Living Letters solidarity visit to Angola and Mozambique

18 to 28 July 2009

Child soldier in Chicala, Angola, 2002. Photo: Paul Jeffrey/ACT International

A team of church representatives from Portugal, Switzerland and Brazil is paying a solidarity visit to churches, ecumenical organizations and civil society organizations in Angola and Mozambique.

Travelling as a "Living Letters" team on behalf of the World Council of Churches (WCC), the group will spend five days in each of the two countries, which share some common historical traits of colonial rule, liberation, civil war and reconstruction. In both countries churches are engaged in reconciliation efforts and overcoming violence.

In Angola the visit is being hosted by the Council of Christian Churches in Angola (CICA). After gaining independence from Portugal in 1975, the country suffered a 27-year civil war which killed hundreds of thousands of people and devastated the economy and infrastructure. Despite the current post-war reconstruction boom the majority of the population still lives in poverty.

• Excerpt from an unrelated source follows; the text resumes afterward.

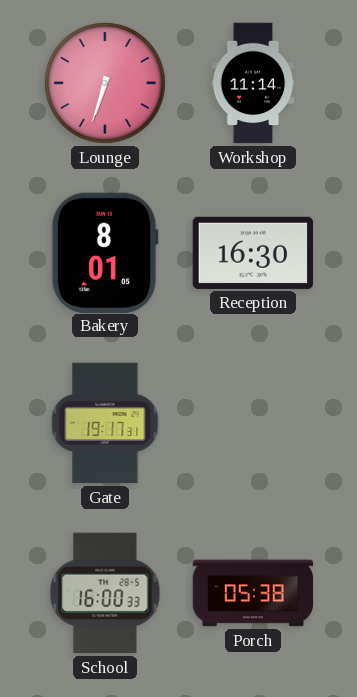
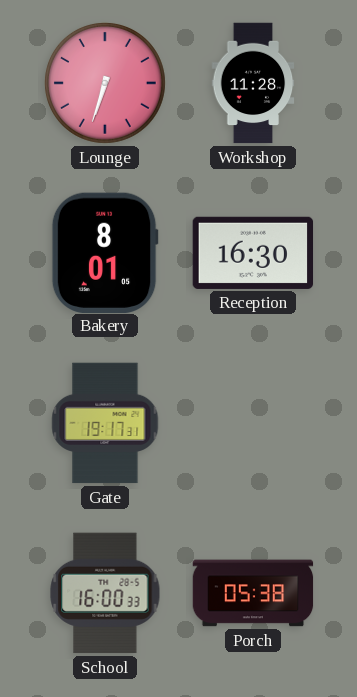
Workshop: 11:14 -> 11:28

The Christian Council of Mozambique (CCM) hosts the Living Letters team in the second leg of the visit. Shortly after its independence from Portugal in 1975, Mozambique was drawn into the struggle against white rule taking place in neighbouring South Africa and Rhodesia (today's Zimbabwe). Until a political settlement was reached in 1992, war and famine killed up to a million people. Between 2000 and 2002 successive floods and a severe drought hit the country. Today economic growth is fast, although poverty is widespread.